Requirement:
List each line of the data that holds the string "annuleren", please.

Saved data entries
--- START ---

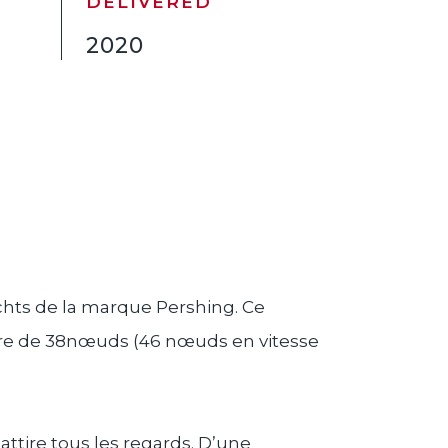
DELIVERED
2020
achts de la marque Pershing. Ce
ière de 38nœuds (46 nœuds en vitesse
 attire tous les regards. D’une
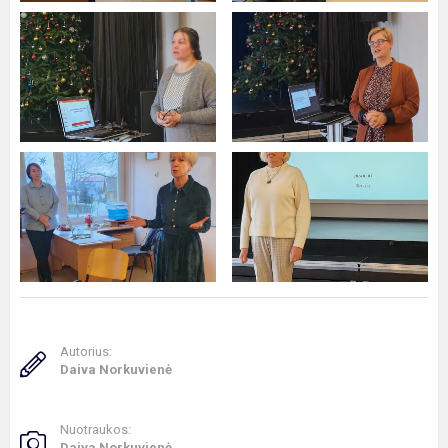
Autorius:
Daiva Norkuvienė
Nuotraukos:
Daiva Norkuvienė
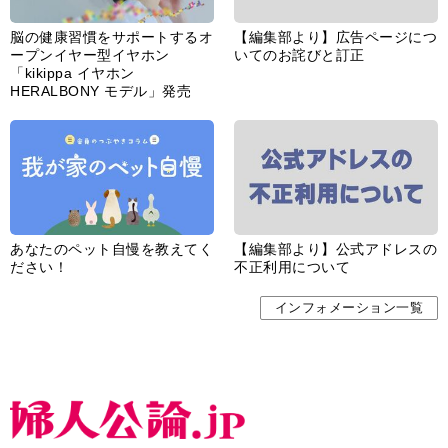
脳の健康習慣をサポートするオ
【編集部より】広告ページにつ
ープンイヤー型イヤホン
いてのお詫びと訂正
「kikippa イヤホン
HERALBONY モデル」発売
あなたのペット自慢を教えてく
【編集部より】公式アドレスの
ださい！
不正利用について
インフォメーション一覧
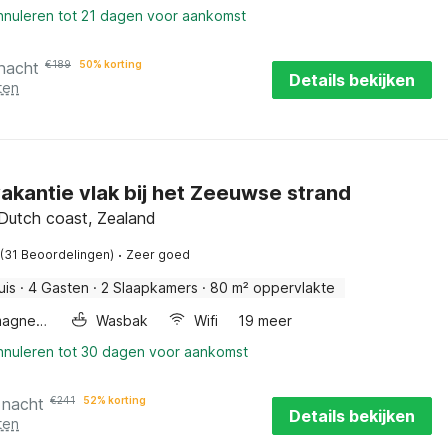
annuleren tot 21 dagen voor aankomst
 nacht
€
189
50% korting
Details bekijken
ten
akantie vlak bij het Zeeuwse strand
 Dutch coast, Zealand
·
(31 Beoordelingen)
Zeer goed
uis
·
4 Gasten
·
2 Slaapkamers
·
80 m² oppervlakte
Combimagnetron
Wasbak
Wifi
19 meer
annuleren tot 30 dagen voor aankomst
 nacht
€
241
52% korting
Details bekijken
ten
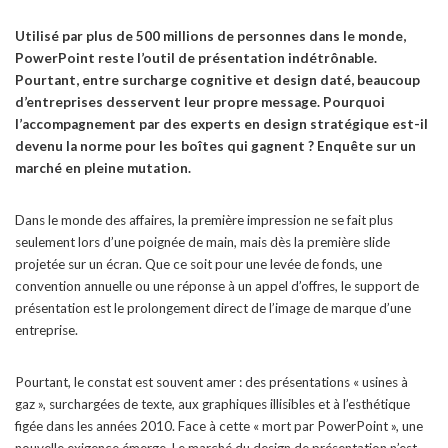
Utilisé par plus de 500 millions de personnes dans le monde,
PowerPoint reste l’outil de présentation indétrônable.
Pourtant, entre surcharge cognitive et design daté, beaucoup
d’entreprises desservent leur propre message. Pourquoi
l’accompagnement par des experts en design stratégique est-il
devenu la norme pour les boîtes qui gagnent ? Enquête sur un
marché en pleine mutation.
Dans le monde des affaires, la première impression ne se fait plus
seulement lors d’une poignée de main, mais dès la première slide
projetée sur un écran. Que ce soit pour une levée de fonds, une
convention annuelle ou une réponse à un appel d’offres, le support de
présentation est le prolongement direct de l’image de marque d’une
entreprise.
Pourtant, le constat est souvent amer : des présentations « usines à
gaz », surchargées de texte, aux graphiques illisibles et à l’esthétique
figée dans les années 2010. Face à cette « mort par PowerPoint », une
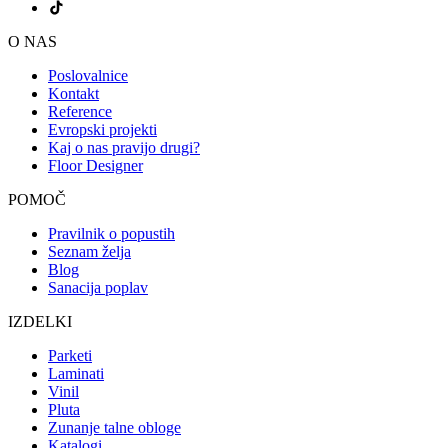
O NAS
Poslovalnice
Kontakt
Reference
Evropski projekti
Kaj o nas pravijo drugi?
Floor Designer
POMOČ
Pravilnik o popustih
Seznam želja
Blog
Sanacija poplav
IZDELKI
Parketi
Laminati
Vinil
Pluta
Zunanje talne obloge
Katalogi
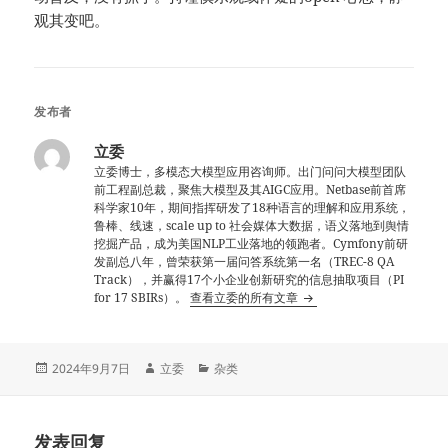
观其变吧。
发布者
立委
立委博士，多模态大模型应用咨询师。出门问问大模型团队
前工程副总裁，聚焦大模型及其AIGC应用。Netbase前首席
科学家10年，期间指挥研发了18种语言的理解和应用系统，
鲁棒、线速，scale up to 社会媒体大数据，语义落地到舆情
挖掘产品，成为美国NLP工业落地的领跑者。Cymfony前研
发副总八年，曾荣获第一届问答系统第一名（TREC-8 QA
Track），并赢得17个小企业创新研究的信息抽取项目（PI
for 17 SBIRs）。
查看立委的所有文章
发
作
分
2024年9月7日
立委
杂类
布
者
类
于
发表回复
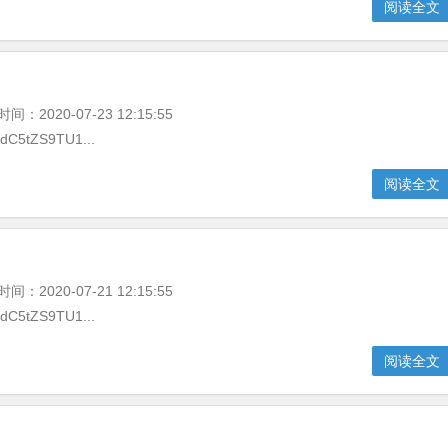
阅读全文
020-07-23 12:15:55
dC5tZS9TU1...
阅读全文
020-07-21 12:15:55
dC5tZS9TU1...
阅读全文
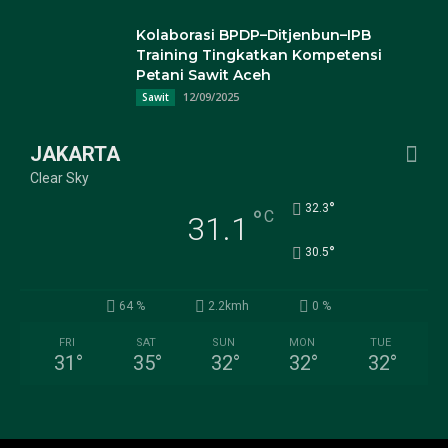
Kolaborasi BPDP–Ditjenbun–IPB
Training Tingkatkan Kompetensi
Petani Sawit Aceh
12/09/2025
Sawit
JAKARTA
Clear Sky
°
32.3
°
C
31.1
°
30.5
64 %
2.2kmh
0 %
FRI
SAT
SUN
MON
TUE
31
°
35
°
32
°
32
°
32
°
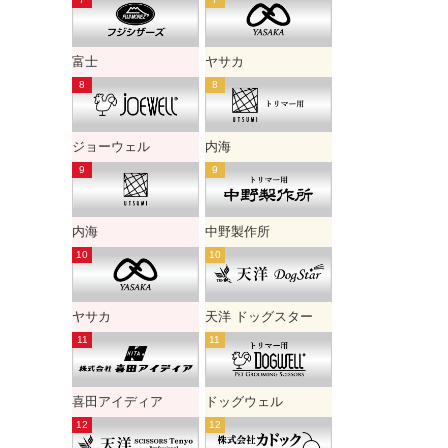
富士
ヤサカ
ジョーウェル
内海
内海
中野製作所
ヤサカ
天洋 ドッグスター
喜田アイディア
ドッグウェル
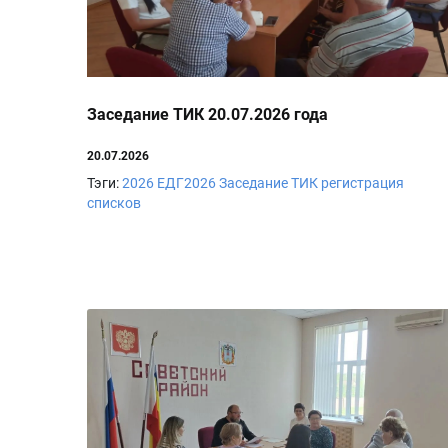
Заседание ТИК 20.07.2026 года
20.07.2026
Тэги:
2026
ЕДГ2026
Заседание ТИК
регистрация
списков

--- END ---

Exercise output:
annuleren tot 21 dagen voor aankomst
annuleren tot 30 dagen voor aankomst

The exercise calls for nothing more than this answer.